Ouderlijk huis in Haarlem tijdens bezetting

Pater Meyer was een lange magere ascetische Benedictijn die nooit uit de plooi viel. Hij was wel vriendelijk maar ik kan me niet herinneren dat ik hem ooit eens ècht hartelijk heb zien lachen. De zusters waren echte trutterige en zijige nonnen, viel me toen al op.

We begonnen meer regelmatig daar naar de kerk te gaan voor de dagelijkse mis. Dat loste voor moeder ook het probleem op dat haar de communie geweigerd zou worden. Omdat we er elke dag waren, duurde het niet lang dat L. en ik gevraagd werden om misdienaar te worden. Nou ja, gevraagd. Je had het maar te doen. Dat betekende elke dag vroeg op en door weer en wind naar de Kirche rennen, 'die Messe dienen' en daarna zo hard mogelijk rennen om op tijd op school te komen.

L. en ik schenen goede misdienaars te zijn, d.w.z. we waren ALTIJD inzetbaar want daar zorgde moeder wel voor; hoe meer missen hoe beter. Maar moeder had nog een zoontje, ook al was die pas vier of vijf jaar. Dus op een mooie dag,...... of kwàde dag,... werd ook 'der kleine W.' in stelling gebracht en in een toogje gehesen. Ik weet niet meer hoe dikwijls de rok om zijn middel was dubbel gerold en hoeveel lintjes en spelden er aan te pas kwamen om het hele geval op zijn plaats te houden. De zusters waren helemaal vertederd toen ze hem opdoften, maar ik denk niet dat 'der W.' al dat gefrunnik aan zijn lijf kon appreciëren!

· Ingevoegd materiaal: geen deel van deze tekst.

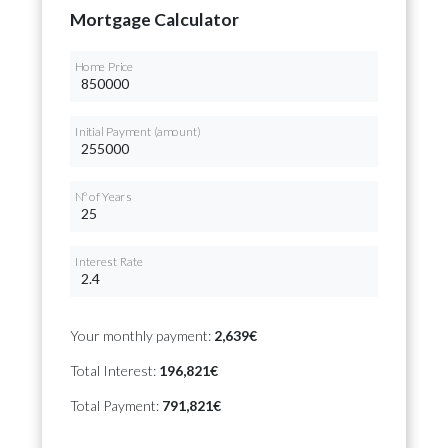
Mortgage Calculator
Home Price
Initial Payment (amount)
Nº of Years
Interest Rate
Your monthly payment:
2,639€
Total Interest:
196,821€
Total Payment:
791,821€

Eindelijk was het grote moment daar! Het Lof begon en de optocht kwam binnen: keurig volgens grootte, dus der W. voorop (die zichzelf beteuterd afvroeg hoe hij hierin verzeild was geraakt en op geen stukken na wist welke richting hij uit moest), daarachter L., dan ik en tot slot een beminnelijk glimlachende pater Meyer. Moeder bijna huilend van ontroering op de eerste rij, ik op L.'s hakken trappend die alle moeite had om de ‘kleine’ in de goede richting te dirigeren. De hele goegemeente van Duits-sentimentele vrouwen zat in de zevende hemel te zwijmelen. Met recht moeders geheime wapen! "Ach, wie lieb, ach wie drollig!" ...en ik geneerde me rot omdat 'der Kleine' niet precies volgens de voorschriften en mijn instructies voorop liep. Maar tot nog toe ging alles toch nog redelijk goed en der kleine W. knielde netjes op de onderste altaar-trede links naast L.. Maar na vijf minuten vond hij dat het wel mooi genoeg geweest was en zakte als een jellypudding door zijn knieën en ging op de grond zitten: een miserabel hoopje toog-en-superplietje. Ik geloof dat we na deze 'première' verder van dit soort vertoningen verschoond zijn gebleven.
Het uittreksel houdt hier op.